Amazon's decision are all about proximity to transportation infrastructure and populations."
-------------
Then they could just a well have built in Chicago, couldn't they! It IS a hub.

David Davenport said...

Then they could just a well have built in Chicago, couldn't they! It IS a hub.

Chicago is business un-friendly.

Kirk Parker said...

"Amazon has been criticized for running sweatshop-like operations"

Man do I get tired of this! People are all concerned about how all the unskilled jobs are disappearing--you need a college degree for practically everything these days. Then Amazon shows up, puts up a big distribution center with hundreds if not thousands of simple-labor fairly-unskilled jobs, and are these same people happy? NOOOOOOOO........

Kirk Parker said...

As far as the "sweatshop" slur, I'm pretty sure guys digging ditches the old-fashion hand-tool way got pretty sweaty...

Andy Freeman said...

> "Amazon has been criticized for running sweatshop-like operations"

I'd much rather have people working in sweatshops than on any form of govt aid. Heck, even if they're on govt aid, I want them working.

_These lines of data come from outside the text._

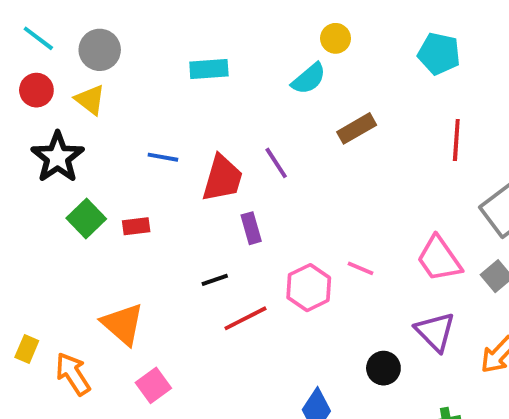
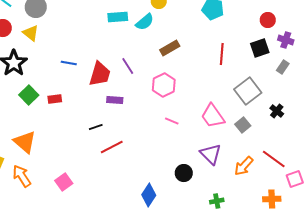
cyan rectangle: (209, 69) -> (118, 17), moved
purple rectangle: (251, 228) -> (115, 100), turned -70
pink hexagon: (309, 288) -> (164, 85), moved
orange triangle: (123, 324) -> (25, 142), moved

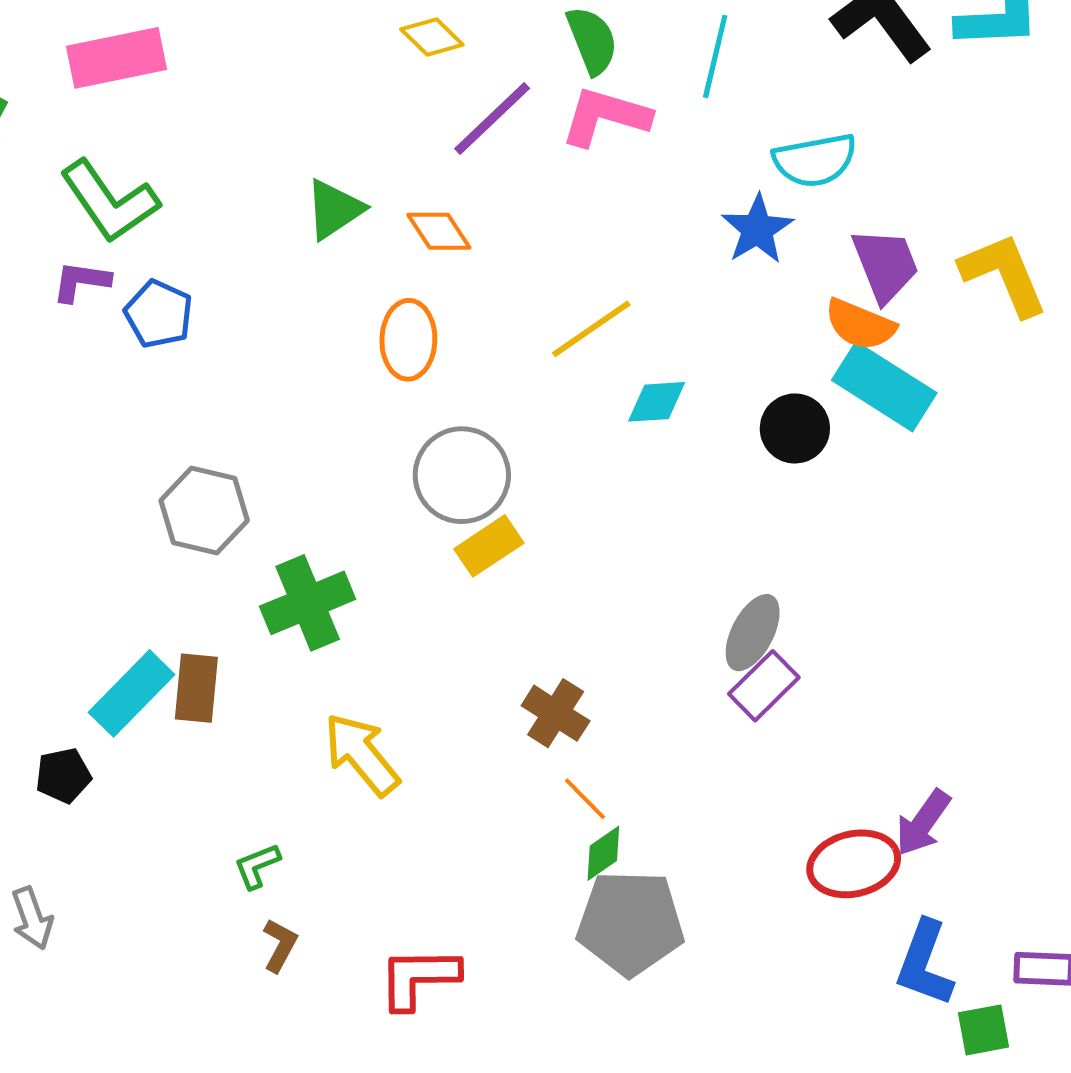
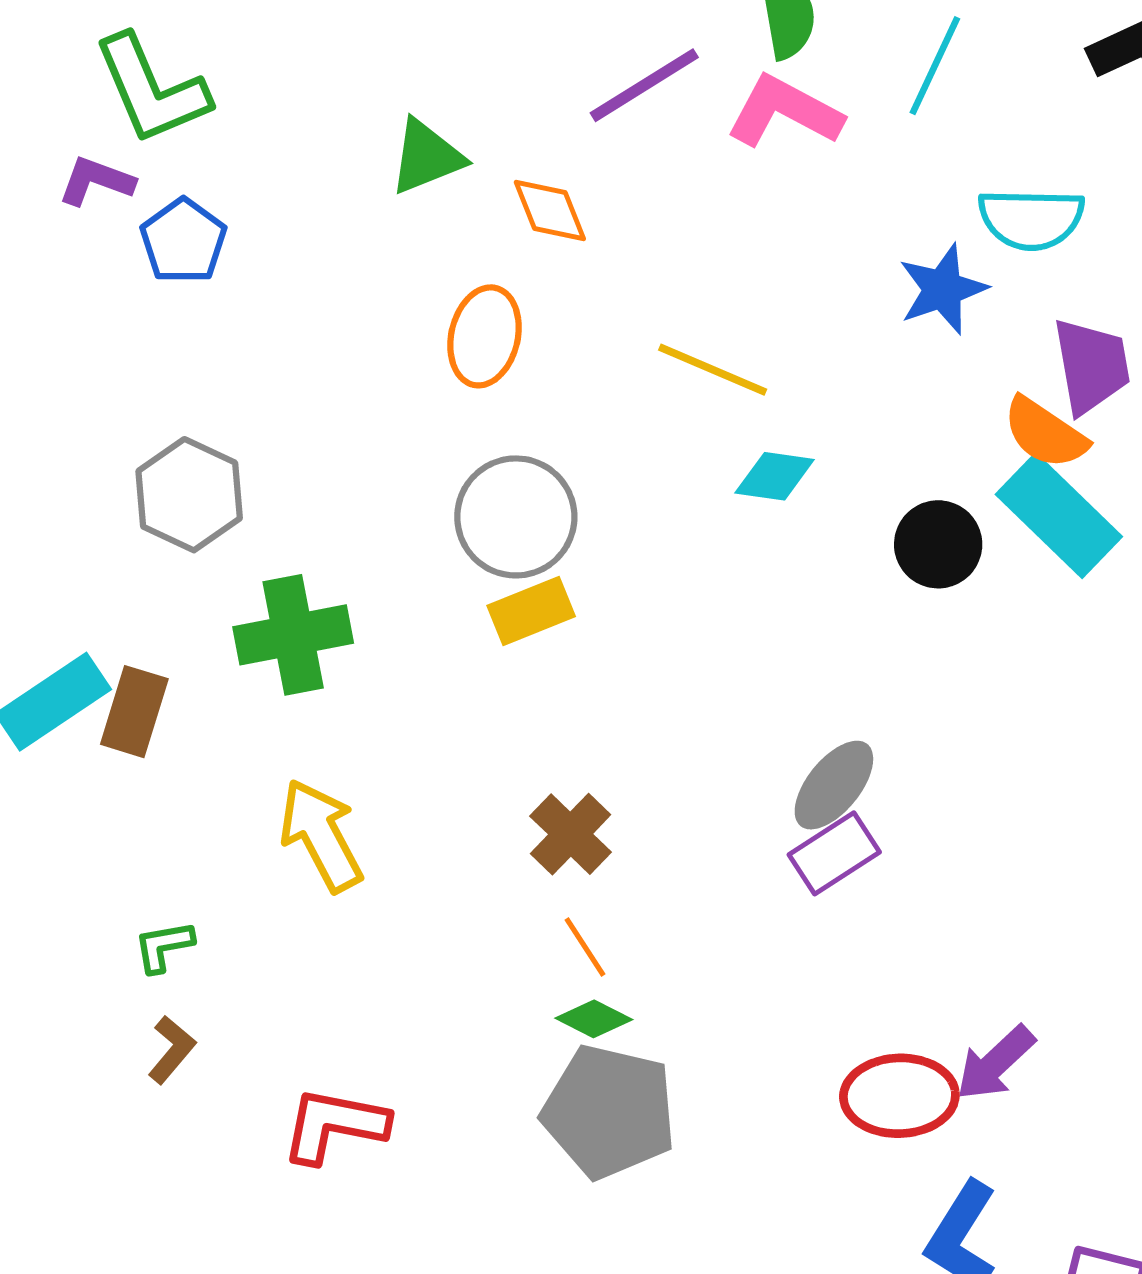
yellow line: (591, 329) -> (713, 370), turned 46
green diamond: (603, 853) -> (594, 1019), turned 50

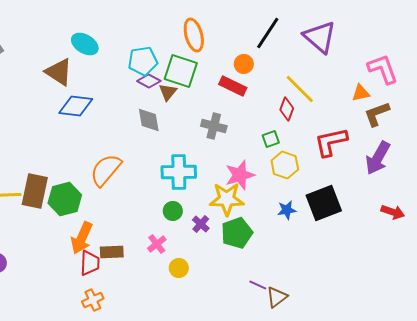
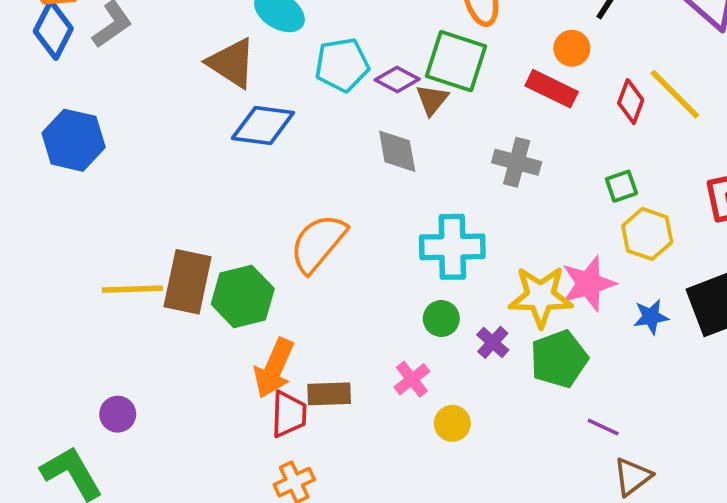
cyan pentagon: (143, 61) -> (342, 65), moved
red diamond: (287, 109) -> (631, 102), moved
pink star: (240, 175) -> (588, 284), moved
purple line: (258, 285) -> (603, 427), moved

And no, their kids aren't an excuse. For every N single parents, one can watch the kids while the others work.

SteveR said...

Garage Mahal - John Doe

RecChief said...

the forbes piece quotes ThinkProgress? hahahahaha. Yes, a very straight middle of the road piece of reporting there. Almost as good as our local paper, which is known in these parts as "The Locust Street Liar"

C Stanley said...

"Amazon's decision are all about proximity to transportation infrastructure and populations."

They are working on a model to be able to ship most goods out same day, so they are greatly expanding their warehouse footprint and are definitely looking to build near transportation hubs. That said, if there's a place across a state line that has a more favorable business climate, they will choose that option.

RecChief said...

Also, go back and look at historical descriptions and pictures of real sweat shops. Apparently all manual labor jobs are sweat shop conditions nowadays.

jeff said...

" hate to burst your cheesehead bubbles, but Amazon is also building a new distribution center in Baltimore, MD."

How, exactly would that burst anyone's bubble? They ARE building a distribution center in Wisc. It seems logical they would have several of them geographically located in the US. What was the point of that comment?

Edmund said...

Amazon has flipped on the sale tax for mail order issue, and has been lobbying in favor of requiring mid to large mail order firms collect and remit sales taxes on orders. Probably because their strategy of placing warehouses everywhere has them covers by almost all the state sales tax laws.

And they are trying to get to a point where they can offer one day delivery on popular items in most of the US and same day delivery in major urban areas.

Despite the cheerleading in the press release, about all the politicians had to do to get this center is not impose onerous taxes on them.

They will create some tech jobs at the center. Amazon is moving to a system where the goods are stored in bins on top of a robot (think a big, square Roomba) that move to the pickers, display info on the item to be picked, and then move off to recharge or deliver to another picker. Amazon liked it so much they bought the company that made the robots. So, there are repair jobs for the robots and IT.

David Davenport said...

" hate to burst your cheesehead bubbles, but Amazon is also building a new distribution center in Baltimore, MD."

Did Baltimore give Amazon a property tax abatement Deal of the Day?